-- STORED DATA follows --
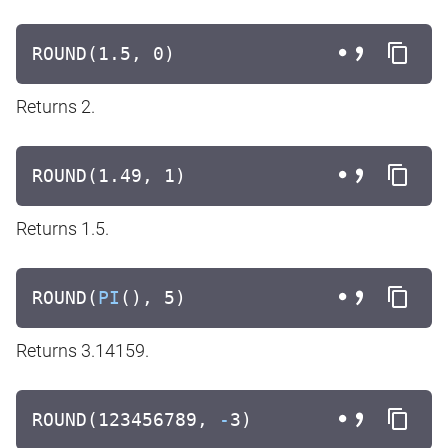
ROUND(1.5, 0)
Returns 2.
ROUND(1.49, 1)
Returns 1.5.
ROUND(
PI
(), 5)
Returns 3.14159.
ROUND(123456789,
-
3)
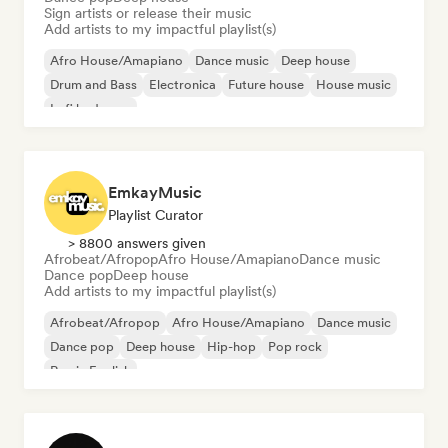
Sign artists or release their music
Add artists to my impactful playlist(s)
Afro House/Amapiano
Dance music
Deep house
Drum and Bass
Electronica
Future house
House music
Lofi bedroom
EmkayMusic
Playlist Curator
> 8800 answers given
Afrobeat/Afropop
Afro House/Amapiano
Dance music
Dance pop
Deep house
Add artists to my impactful playlist(s)
Afrobeat/Afropop
Afro House/Amapiano
Dance music
Dance pop
Deep house
Hip-hop
Pop rock
Rap in English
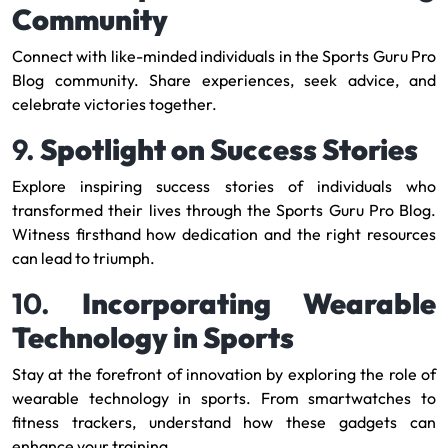
Community
Connect with like-minded individuals in the Sports Guru Pro
Blog community. Share experiences, seek advice, and
celebrate victories together.
9.
Spotlight on Success Stories
Explore inspiring success stories of individuals who
transformed their lives through the Sports Guru Pro Blog.
Witness firsthand how dedication and the right resources
can lead to triumph.
10.
Incorporating Wearable
Technology in Sports
Stay at the forefront of innovation by exploring the role of
wearable technology in sports. From smartwatches to
fitness trackers, understand how these gadgets can
enhance your training.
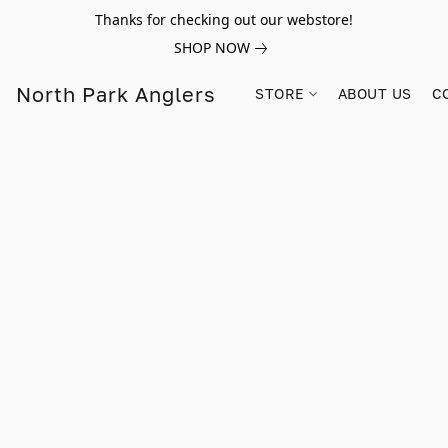
Thanks for checking out our webstore!
SHOP NOW
North Park Anglers
STORE
ABOUT US
C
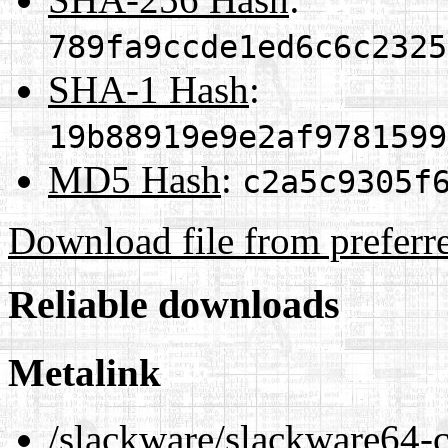
789fa9ccde1ed6c6c2325
SHA-1 Hash
:
19b88919e9e2af9781599
MD5 Hash
:
c2a5c9305f
Download file from preferr
Reliable downloads
Metalink
/slackware/slackware64-c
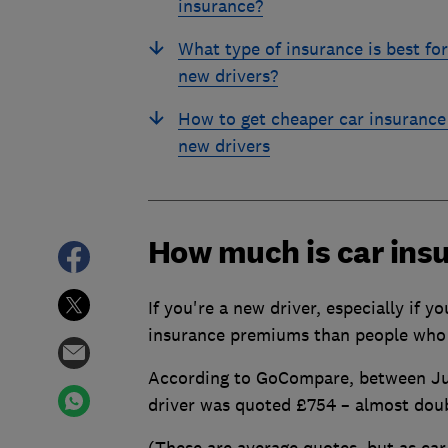
insurance?
What type of insurance is best for
new drivers?
How to get cheaper car insurance
new drivers
How much is car insu
If you're a new driver, especially if y
insurance premiums than people who
According to GoCompare, between Jul
driver was quoted £754 – almost doub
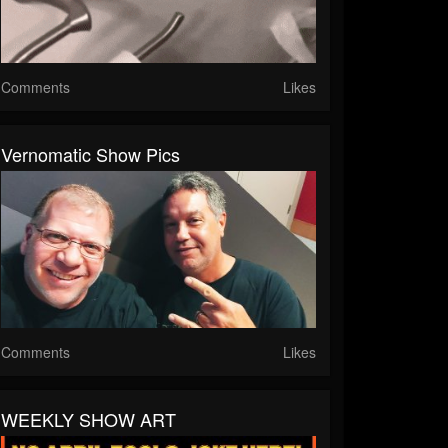
Comments
Likes
Vernomatic Show Pics
Comments
Likes
WEEKLY SHOW ART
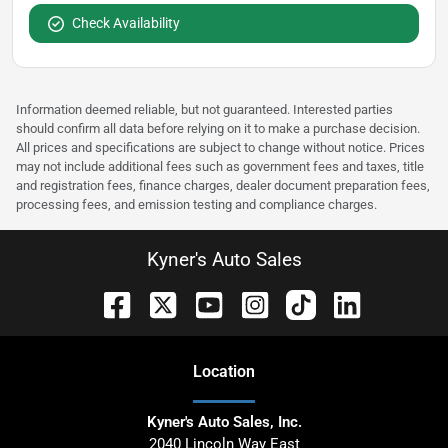
Check Availability
Information deemed reliable, but not guaranteed. Interested parties
should confirm all data before relying on it to make a purchase decision.
All prices and specifications are subject to change without notice. Prices
may not include additional fees such as government fees and taxes, title
and registration fees, finance charges, dealer document preparation fees,
processing fees, and emission testing and compliance charges.
Kyner's Auto Sales
Location
Kyner's Auto Sales, Inc.
2040 Lincoln Way East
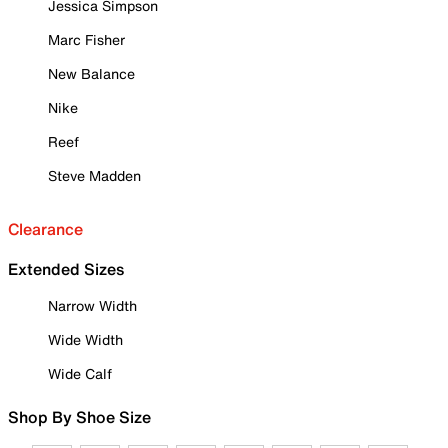
Jessica Simpson
Marc Fisher
New Balance
Nike
Reef
Steve Madden
Clearance
Extended Sizes
Narrow Width
Wide Width
Wide Calf
Shop By Shoe Size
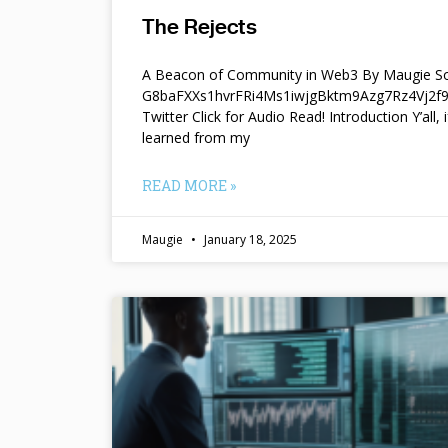
The Rejects
A Beacon of Community in Web3 By Maugie So
G8baFXXs1hvrFRi4Ms1iwjgBktm9Azg7Rz4Vj2
Twitter Click for Audio Read! Introduction Y’all, i
learned from my
READ MORE »
Maugie
January 18, 2025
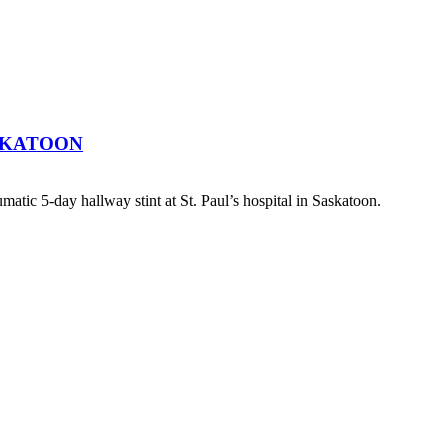
SKATOON
atic 5-day hallway stint at St. Paul’s hospital in Saskatoon.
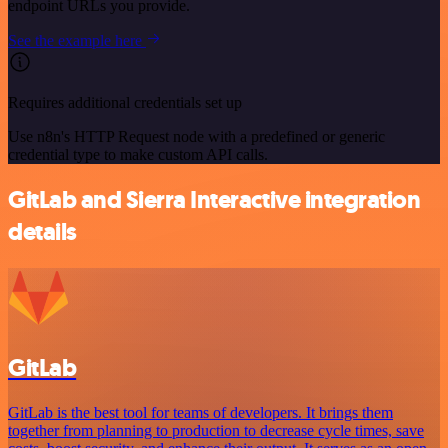
endpoint URLs you provide.
See the example here
Requires additional credentials set up
Use n8n's HTTP Request node with a predefined or generic
credential type to make custom API calls.
GitLab and Sierra Interactive integration
details
GitLab
GitLab is the best tool for teams of developers. It brings them
together from planning to production to decrease cycle times, save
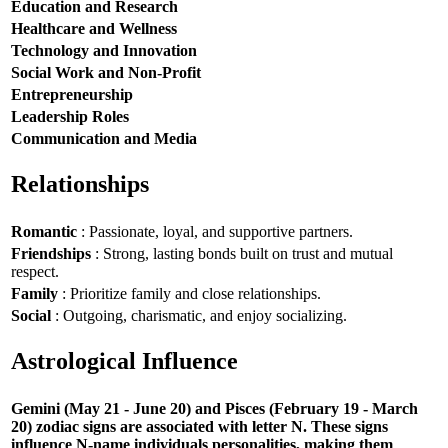
Education and Research
Healthcare and Wellness
Technology and Innovation
Social Work and Non-Profit
Entrepreneurship
Leadership Roles
Communication and Media
Relationships
Romantic
: Passionate, loyal, and supportive partners.
Friendships
: Strong, lasting bonds built on trust and mutual
respect.
Family
: Prioritize family and close relationships.
Social
: Outgoing, charismatic, and enjoy socializing.
Astrological Influence
Gemini (May 21 - June 20) and Pisces (February 19 - March
20) zodiac signs are associated with letter N. These signs
influence N-name individuals personalities, making them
-- STORED DATA concluded --
EXERCISE ->
Repeat the data exactly as written, but without the pictures.

RESULT OF THIS EXERCISE ->
ROUND(1.5, 0)
Returns 2.
ROUND(1.49, 1)
Returns 1.5.
ROUND(
PI
(), 5)
Returns 3.14159.
ROUND(123456789,
-
3)
Sign artists or release their music
Add artists to my impactful playlist(s)
Afro House/Amapiano
Dance music
Deep house
Drum and Bass
Electronica
Future house
House music
Lofi bedroom
EmkayMusic
Playlist Curator
> 8800 answers given
Afrobeat/Afropop
Afro House/Amapiano
Dance music
Dance pop
Deep house
Add artists to my impactful playlist(s)
Afrobeat/Afropop
Afro House/Amapiano
Dance music
Dance pop
Deep house
Hip-hop
Pop rock
Rap in English
Community
Connect with like-minded individuals in the Sports Guru Pro
Blog community. Share experiences, seek advice, and
celebrate victories together.
9.
Spotlight on Success Stories
Explore inspiring success stories of individuals who
transformed their lives through the Sports Guru Pro Blog.
Witness firsthand how dedication and the right resources
can lead to triumph.
10.
Incorporating Wearable
Technology in Sports
Stay at the forefront of innovation by exploring the role of
wearable technology in sports. From smartwatches to
fitness trackers, understand how these gadgets can
enhance your training.
Thanks for checking out our webstore!
SHOP NOW
North Park Anglers
STORE
ABOUT US
C
789fa9ccde1ed6c6c2325
SHA-1 Hash
:
19b88919e9e2af9781599
MD5 Hash
:
c2a5c9305f
Download file from preferr
Reliable downloads
Metalink
/slackware/slackware64-c
insurance?
What type of insurance is best for
new drivers?
How to get cheaper car insurance
new drivers
How much is car insu
If you're a new driver, especially if y
insurance premiums than people who
According to GoCompare, between Jul
driver was quoted £754 – almost doub
Comments
Likes
Vernomatic Show Pics
Comments
Likes
WEEKLY SHOW ART
Check Availability
Information deemed reliable, but not guaranteed. Interested parties
should confirm all data before relying on it to make a purchase decision.
All prices and specifications are subject to change without notice. Prices
may not include additional fees such as government fees and taxes, title
and registration fees, finance charges, dealer document preparation fees,
processing fees, and emission testing and compliance charges.
Kyner's Auto Sales
Location
Kyner's Auto Sales, Inc.
2040 Lincoln Way East
Jessica Simpson
Marc Fisher
New Balance
Nike
Reef
Steve Madden
Clearance
Extended Sizes
Narrow Width
Wide Width
Wide Calf
Shop By Shoe Size
The Rejects
A Beacon of Community in Web3 By Maugie So
G8baFXXs1hvrFRi4Ms1iwjgBktm9Azg7Rz4Vj2
Twitter Click for Audio Read! Introduction Y’all, i
learned from my
READ MORE »
Maugie
January 18, 2025
SKATOON
atic 5-day hallway stint at St. Paul’s hospital in Saskatoon.
endpoint URLs you provide.
See the example here
Requires additional credentials set up
Use n8n's HTTP Request node with a predefined or generic
credential type to make custom API calls.
GitLab and Sierra Interactive integration
details
GitLab
GitLab is the best tool for teams of developers. It brings them
together from planning to production to decrease cycle times, save
Education and Research
Healthcare and Wellness
Technology and Innovation
Social Work and Non-Profit
Entrepreneurship
Leadership Roles
Communication and Media
Relationships
Romantic
: Passionate, loyal, and supportive partners.
Friendships
: Strong, lasting bonds built on trust and mutual
respect.
Family
: Prioritize family and close relationships.
Social
: Outgoing, charismatic, and enjoy socializing.
Astrological Influence
Gemini (May 21 - June 20) and Pisces (February 19 - March
20) zodiac signs are associated with letter N. These signs
influence N-name individuals personalities, making them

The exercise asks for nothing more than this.